To record and identify the activity of DCNVm neurons during associative sensorimotor learning, we implanted a diode-tetrode assembly in the left DCN of 10 mice after 4 weeks of post-injection viral expression. Fabrication of the diode-tetrode assembly has been described in detail [30]. Briefly, the tetrode was made of 4 individual tungsten wires (bare diameter: 20 μm; insulated diameter: 25 μm, California Fine Wire, USA). The impedance (200 kΩ–400 kΩ) of each wire was measured before implantation. A 200-μm optic fiber (0.37 N.A., FT200EMT, Thorlabs, Germany) was located in the center of the tetrode array with a power intensity of 5.0 mW/mm2–6.0 mW/mm2 at the tip. The light power was measured with an optical power meter (PM100D, Thorlabs). A craniotomy was made above the left cerebellum. The diode-tetrode assembly then was implanted into the left DCN (bregma, AP: −6.3 mm; ML: +1.5 mm, DV: −2.3 mm). Low-viscosity silicone (Kwik-CastTM, WPI) was applied to cover the craniotomy. A pair of stainless-steel wires (bare diameter: 76 μm, insulated diameter: 140 μm, no.791000, A-M Systems, USA) was subcutaneously passed through the left upper orbicularis oculi muscle to record electromyography (EMG). During 7 days of postoperative recovery, the tetrode was moved down (~40 μm/day) until it reached the target DCN area.

To test the effects of DCNVm activation on Cg neuronal activity, we implanted tetrode arrays in the right Cg (bregma, AP: +1.1 mm; ML: −0.5 mm; DV: −1.2 to −1.4 mm) in 3 mice. In addition, a 200-μm optic fiber (0.37 N.A., FT200EMT, Thorlabs) was implanted into the left DCN (bregma, AP: −6.3 mm; ML: +1.5 mm; DV: −2.1 mm).
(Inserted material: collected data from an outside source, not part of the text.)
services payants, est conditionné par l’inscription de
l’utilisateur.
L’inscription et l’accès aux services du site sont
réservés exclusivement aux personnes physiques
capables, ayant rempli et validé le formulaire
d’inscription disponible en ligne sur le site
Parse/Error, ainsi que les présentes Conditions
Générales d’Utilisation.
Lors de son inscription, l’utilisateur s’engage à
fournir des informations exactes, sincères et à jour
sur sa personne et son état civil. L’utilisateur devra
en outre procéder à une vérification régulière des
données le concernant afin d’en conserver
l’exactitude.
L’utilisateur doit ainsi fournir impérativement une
To evaluate the effect of DCNVm activity manipulation on CR performance, 25 mice were implanted with an optical fiber (diameter: 200 μm, 0.37 N.A., FT200EMT, Thorlabs) into the left DCN (bregma, AP: −6.3 mm; ML: +1.5 mm; DV: −2.1 mm). The optical fibers were secured to the skull surface using Metabond cement (Parkell, Japan). All mice were monitored for 7 days following surgery to ensure full recovery.
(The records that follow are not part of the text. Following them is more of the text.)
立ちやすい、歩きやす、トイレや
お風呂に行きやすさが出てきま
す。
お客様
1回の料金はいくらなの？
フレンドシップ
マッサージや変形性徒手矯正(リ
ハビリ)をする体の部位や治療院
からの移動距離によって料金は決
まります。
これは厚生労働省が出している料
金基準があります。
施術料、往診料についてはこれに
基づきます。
Trace Eyeblink Conditioning

After recovery, the mice were habituated to the experimental environment for 2 days, 1 h per day. During habituation, they were allowed to move freely in a light- and sound-attenuated chamber. The headstage was connected to a 16-channel preamplifier with an accelerometer (C3335, Intan Technologies, USA). After habituation, the mice received tEBC training for 5 consecutive days. As recently reported [31], we used 150-ms blue LED light as the CS delivered by a LED mounted on the headstage (Fig. S1). The US was a 100-ms air-puff directed to the left cornea delivered via a blunted 27-gauge needle placed ~5 mm away from the eye. During tEBC training, a CS was followed by an US with a 250-ms trace interval (Supplementary movie1). Daily training consisted of 100 CS-US paired presentation trials with an average inter-trial interval of 23 s (randomly varied between 18 and 28 s). The daily conditioning training lasted for 30 min.

Rotarod Test

To evaluate how the chemogenetic manipulation of DCNVm neuronal activity influences non-associative motor functions, we conducted the Rotarod test in DCNVm-hM4Di and DCNVm-hM3Dq mice. The Rotarod (RotaRod Series 8, IITC Life Science, USA) was set to increase from 4 r/min to 40 r/min over 3 min. Mice were trained for 4 days to maintain their position and to avoid falling from the rod. During daily training, the mice were allowed 5 trials with a 5-min interval between trials. The mean falling latency of 5 trials was calculated for each mouse across training days.

Optogenetic Manipulation

To identify the DCNVm neurons in vivo, we used a blue laser diode (PL450B, Osram) to emit optogenetic stimulation in the DCN during the first half-hour of the daily light phase (08:30–09:00). The diode was activated by pulse current (120 mA–150 mA) from a laser diode controller (LDC-205C, Thorlabs). Fifty trains of pulses (20 Hz, 450 nm wavelength, 10 ms light on and 40 ms light off, 500 ms train duration) were delivered. The inter-stimulation interval varied between 20 and 40 s with a mean value of 30 s.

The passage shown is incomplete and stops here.